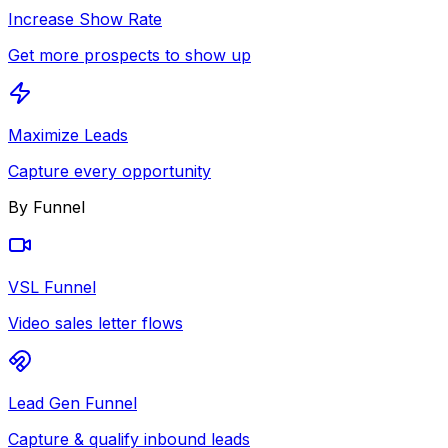
Increase Show Rate
Get more prospects to show up
Maximize Leads
Capture every opportunity
By Funnel
VSL Funnel
Video sales letter flows
Lead Gen Funnel
Capture & qualify inbound leads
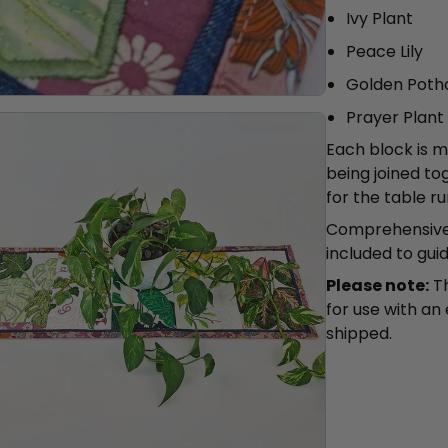
Ivy Plant
Peace Lily
Golden Poth
Prayer Plant
Each block is 
being joined to
for the table r
Comprehensive 
included to gui
Please note:
Th
for use with an
shipped.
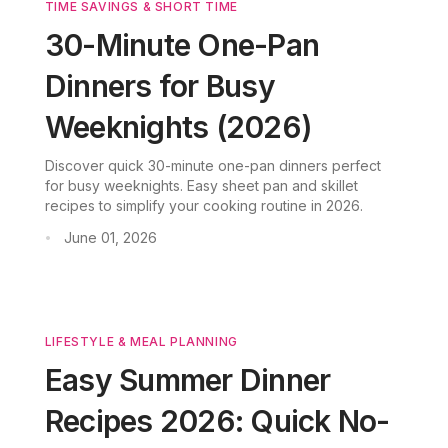
TIME SAVINGS & SHORT TIME
30-Minute One-Pan
Dinners for Busy
Weeknights (2026)
Discover quick 30-minute one-pan dinners perfect
for busy weeknights. Easy sheet pan and skillet
recipes to simplify your cooking routine in 2026.
June 01, 2026
•
LIFESTYLE & MEAL PLANNING
Easy Summer Dinner
Recipes 2026: Quick No-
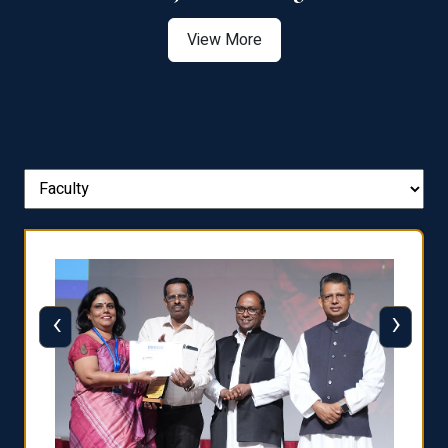
View More
‹
›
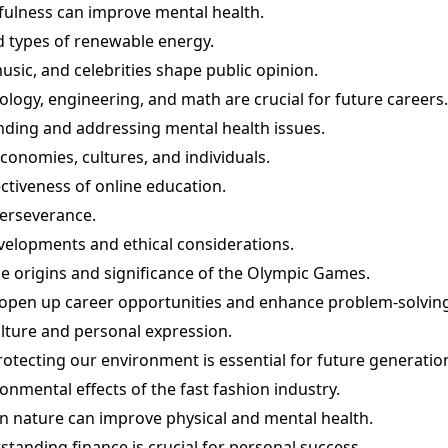
fulness can improve mental health.
 types of renewable energy.
sic, and celebrities shape public opinion.
ogy, engineering, and math are crucial for future careers.
ding and addressing mental health issues.
economies, cultures, and individuals.
ctiveness of online education.
perseverance.
developments and ethical considerations.
e origins and significance of the Olympic Games.
 open up career opportunities and enhance problem-solving 
ulture and personal expression.
tecting our environment is essential for future generatio
onmental effects of the fast fashion industry.
in nature can improve physical and mental health.
standing finance is crucial for personal success.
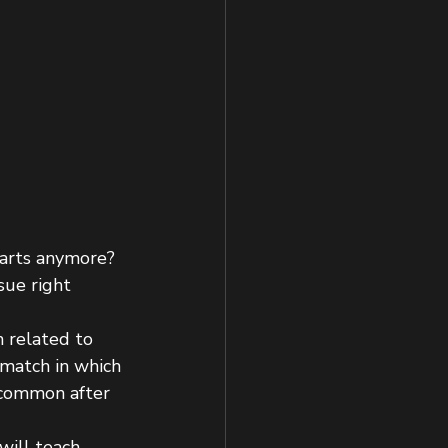
l arts anymore?
sue right 
n related to 
 match in which 
 common after 
will teach 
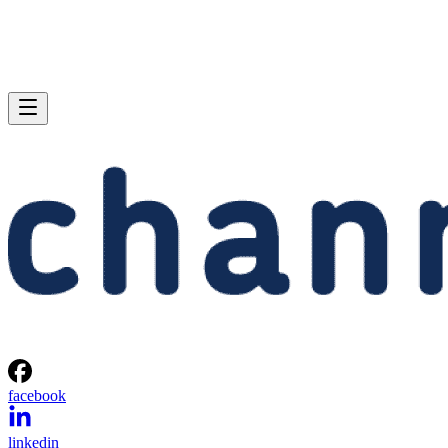
facebook
linkedin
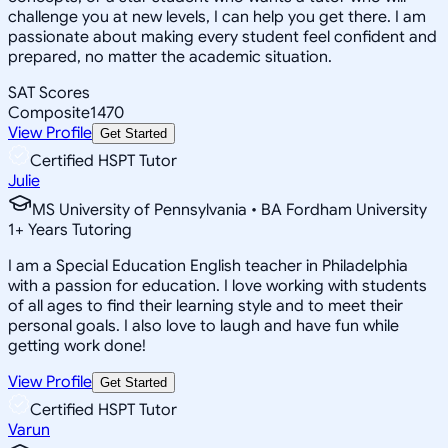
challenge you at new levels, I can help you get there. I am
passionate about making every student feel confident and
prepared, no matter the academic situation.
SAT Scores
Composite
1470
View Profile
Get Started
Certified HSPT Tutor
Julie
MS University of Pennsylvania • BA Fordham University
1
+
Years Tutoring
I am a Special Education English teacher in Philadelphia
with a passion for education. I love working with students
of all ages to find their learning style and to meet their
personal goals. I also love to laugh and have fun while
getting work done!
View Profile
Get Started
Certified HSPT Tutor
Varun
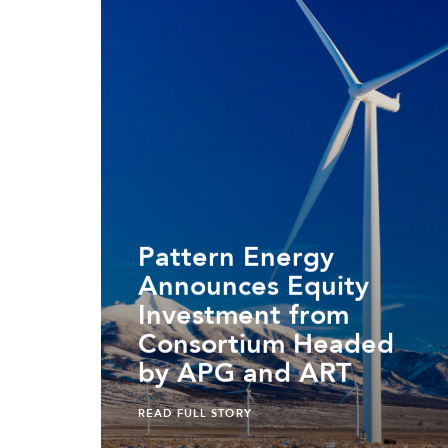
Pattern Energy
Announces Equity
Investment from
Consortium Headed
by APG and ART
READ FULL STORY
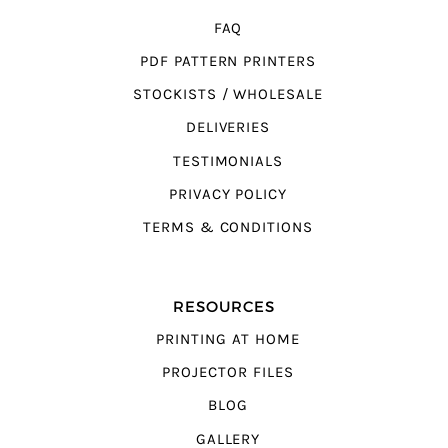
FAQ
PDF PATTERN PRINTERS
STOCKISTS / WHOLESALE
DELIVERIES
TESTIMONIALS
PRIVACY POLICY
TERMS & CONDITIONS
RESOURCES
PRINTING AT HOME
PROJECTOR FILES
BLOG
GALLERY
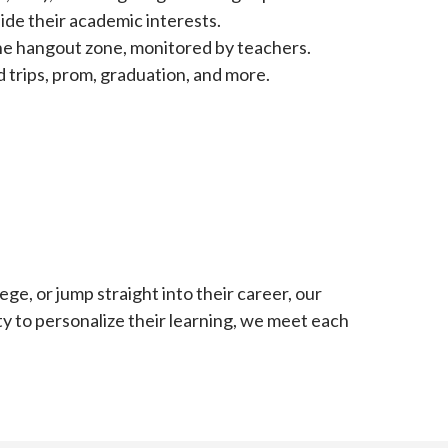
ide their academic interests.
line hangout zone, monitored by teachers.
d trips, prom, graduation, and more.
ge, or jump straight into their career, our
ity to personalize their learning, we meet each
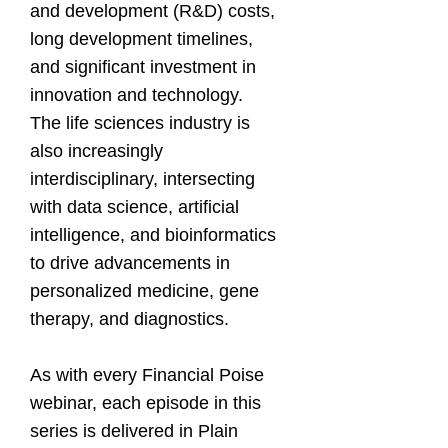
and development (R&D) costs,
long development timelines,
and significant investment in
innovation and technology.
The life sciences industry is
also increasingly
interdisciplinary, intersecting
with data science, artificial
intelligence, and bioinformatics
to drive advancements in
personalized medicine, gene
therapy, and diagnostics.
As with every Financial Poise
webinar, each episode in this
series is delivered in Plain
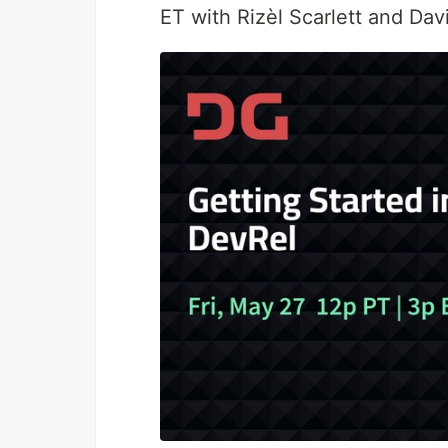
ET with Rizèl Scarlett and Da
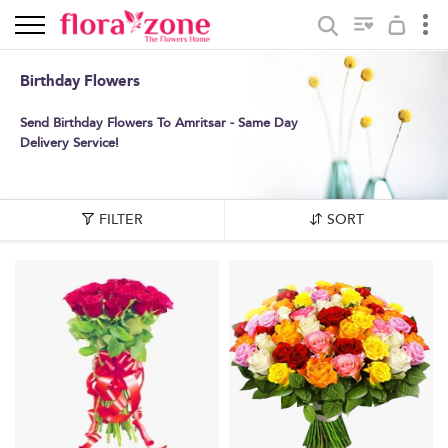
Birthday Flowers
Send Birthday Flowers To Amritsar - Same Day
Delivery Service!
FILTER
SORT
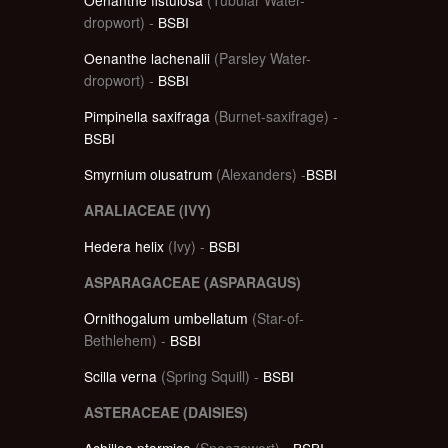
dropwort) -
BSBI
Oenanthe lachenalii
(Parsley Water-
dropwort) -
BSBI
Pimpinella saxifraga
(Burnet-saxifrage) -
BSBI
Smyrnium olusatrum
(Alexanders) -
BSBI
ARALIACEAE (IVY)
Hedera helix
(Ivy) -
BSBI
ASPARAGACEAE (ASPARAGUS)
Ornithogalum umbellatum
(Star-of-
Bethlehem) -
BSBI
Scilla verna
(Spring Squill) -
BSBI
ASTERACEAE (DAISIES)
Achillea ptarmica
(Sneezewort) -
BSBI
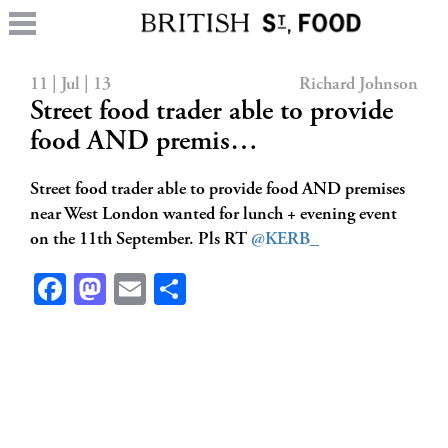
11 | Jul | 13
Richard Johnson
Street food trader able to provide
food AND premis…
Street food trader able to provide food AND premises
near West London wanted for lunch + evening event
on the 11th September. Pls RT
@KERB_
Facebook
Mastodon
Email
Share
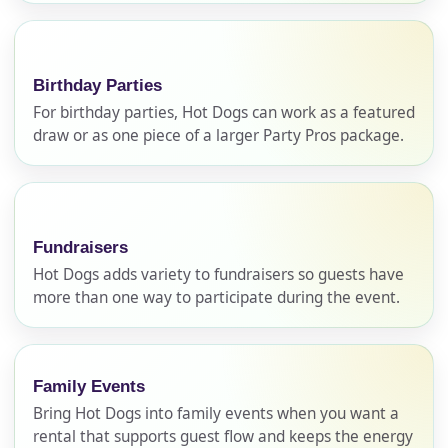
Birthday Parties
For birthday parties, Hot Dogs can work as a featured
draw or as one piece of a larger Party Pros package.
Your selected items
Fundraisers
No items selected yet. Click “Add to Quote” on any
Hot Dogs adds variety to fundraisers so guests have
page item or package.
more than one way to participate during the event.
Call 844-PARTY-HQ
Clear selections
Family Events
Name
Bring Hot Dogs into family events when you want a
rental that supports guest flow and keeps the energy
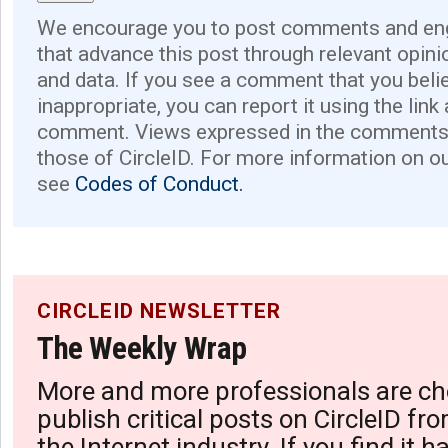
We encourage you to post comments and eng
that advance this post through relevant opini
and data. If you see a comment that you believ
inappropriate, you can report it using the link
comment. Views expressed in the comments 
those of CircleID. For more information on o
see
Codes of Conduct.
CIRCLEID NEWSLETTER
The Weekly Wrap
More and more professionals are ch
publish critical posts on CircleID fro
the Internet industry. If you find it 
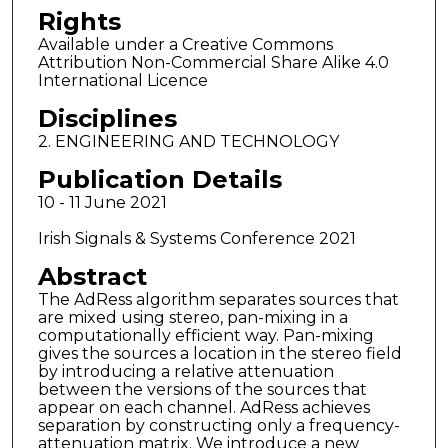
Rights
Available under a Creative Commons
Attribution Non-Commercial Share Alike 4.0
International Licence
Disciplines
2. ENGINEERING AND TECHNOLOGY
Publication Details
10 - 11 June 2021
Irish Signals & Systems Conference 2021
Abstract
The AdRess algorithm separates sources that
are mixed using stereo, pan-mixing in a
computationally efficient way. Pan-mixing
gives the sources a location in the stereo field
by introducing a relative attenuation
between the versions of the sources that
appear on each channel. AdRess achieves
separation by constructing only a frequency-
attenuation matrix. We introduce a new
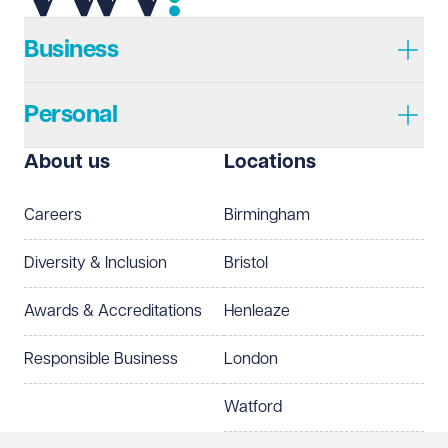
Telephone
Required
Business
Personal
I prefer to be contacted by
Required
About us
Locations
Telephone
Email
Careers
Birmingham
Preferred office location
Diversity & Inclusion
Bristol
Select preferred office location
Awards & Accreditations
Henleaze
How can we help?
Required
Responsible Business
London
Watford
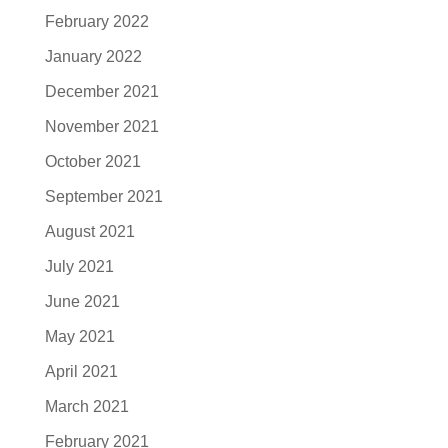
February 2022
January 2022
December 2021
November 2021
October 2021
September 2021
August 2021
July 2021
June 2021
May 2021
April 2021
March 2021
February 2021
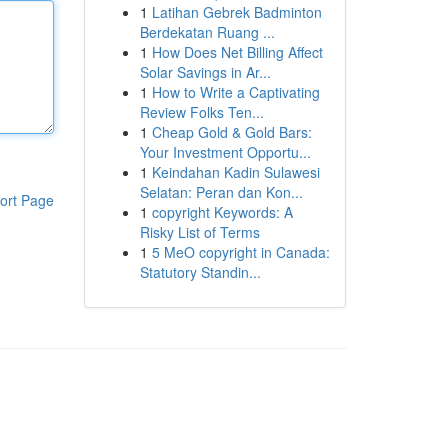
1
Latihan Gebrek Badminton
Berdekatan Ruang ...
1
How Does Net Billing Affect
Solar Savings in Ar...
1
How to Write a Captivating
Review Folks Ten...
1
Cheap Gold & Gold Bars:
Your Investment Opportu...
1
Keindahan Kadin Sulawesi
Selatan: Peran dan Kon...
ort Page
1
copyright Keywords: A
Risky List of Terms
1
5 MeO copyright in Canada:
Statutory Standin...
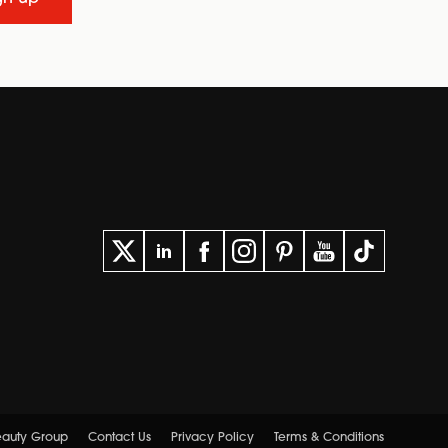
Beauty Group
Contact Us
Privacy Policy
Terms & Conditions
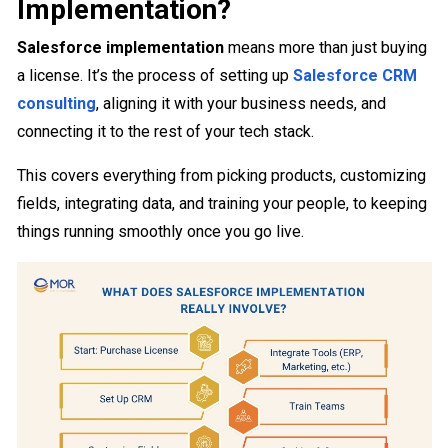
Implementation?
Salesforce implementation
means more than just buying
a license. It’s the process of setting up
Salesforce CRM
consulting
, aligning it with your business needs, and
connecting it to the rest of your tech stack.
This covers everything from picking products, customizing
fields, integrating data, and training your people, to keeping
things running smoothly once you go live.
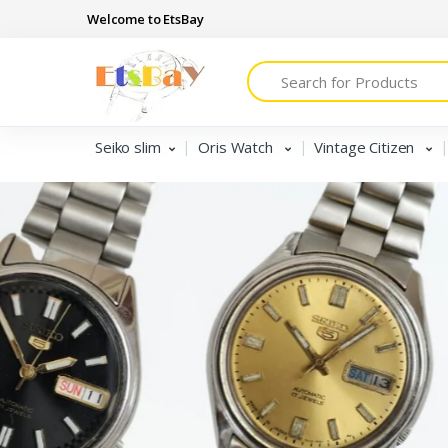
Welcome to EtsBay
Search
Seiko slim
Oris Watch
Vintage Citizen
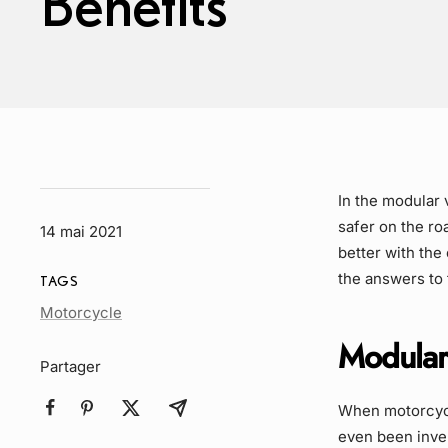
Benefits
In the modular 
safer on the r
14 mai 2021
better with t
the answers to
TAGS
Article
Motorcycle
Tag
Modular 
Partager
When motorcycle
even been inve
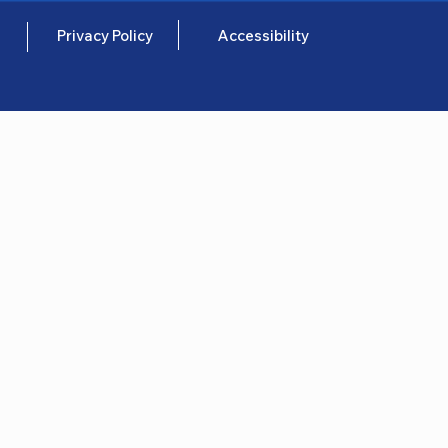
Privacy Policy
Accessibility
e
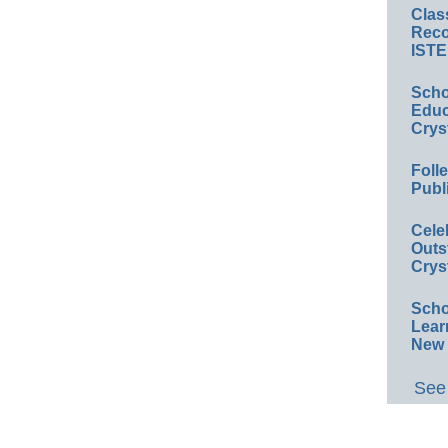
Clas
Reco
ISTE
Scho
Educ
Crys
Foll
Publ
Cele
Outs
Crys
Scho
Lear
New 
See 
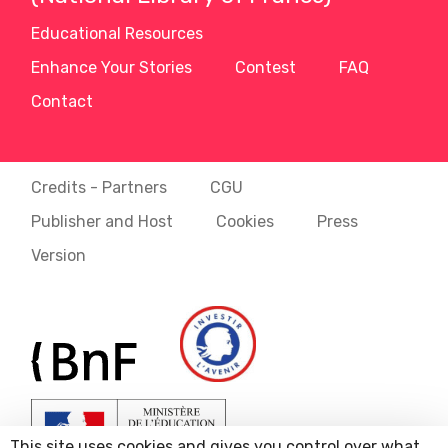
Educational Resources
Enhance Your Stories
Contest
FAQ
Contact
Credits - Partners
CGU
Publisher and Host
Cookies
Press
Version
This site uses cookies and gives you control over what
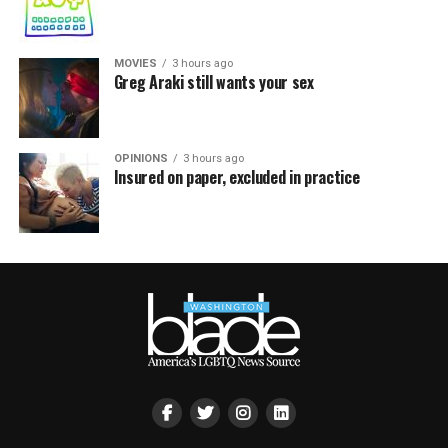
MOVIES
3 hours ago
Greg Araki still wants your sex
OPINIONS
3 hours ago
Insured on paper, excluded in practice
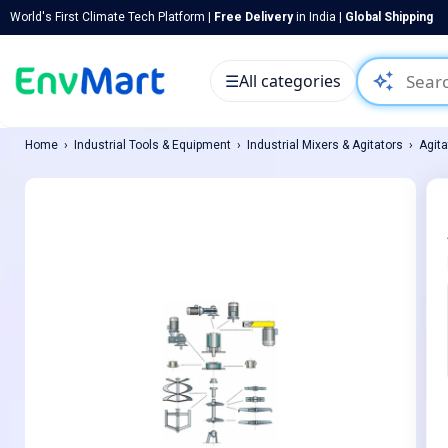
World's First Climate Tech Platform |
Free Delivery
in India |
Global Shipping
auto_awesome
☰
All categories
Home
Industrial Tools & Equipment
Industrial Mixers & Agitators
Agita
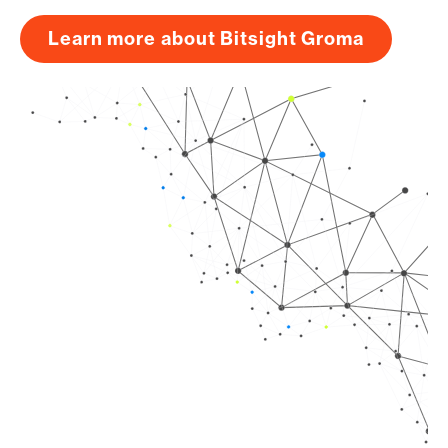
Learn more about Bitsight Groma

# [Exercise details]
Transcribe only the lines above that start at the line containing "Scilla verna" and end at the line containing "publish critical posts on CircleID fro". Omit pictures.

# [Written solution]
Scilla verna
(Spring Squill) -
BSBI
ASTERACEAE (DAISIES)
Achillea ptarmica
(Sneezewort) -
BSBI
11 | Jul | 13
Richard Johnson
Street food trader able to provide
food AND premis…
Street food trader able to provide food AND premises
near West London wanted for lunch + evening event
on the 11th September. Pls RT
@KERB_
Facebook
Mastodon
Email
Share
Birthday Parties
For birthday parties, Hot Dogs can work as a featured
draw or as one piece of a larger Party Pros package.
Your selected items
Fundraisers
No items selected yet. Click “Add to Quote” on any
Hot Dogs adds variety to fundraisers so guests have
page item or package.
more than one way to participate during the event.
Call 844-PARTY-HQ
Clear selections
Family Events
Name
Bring Hot Dogs into family events when you want a
rental that supports guest flow and keeps the energy
We encourage you to post comments and eng
that advance this post through relevant opini
and data. If you see a comment that you believ
inappropriate, you can report it using the link
comment. Views expressed in the comments 
those of CircleID. For more information on o
see
Codes of Conduct.
CIRCLEID NEWSLETTER
The Weekly Wrap
More and more professionals are ch
publish critical posts on CircleID fro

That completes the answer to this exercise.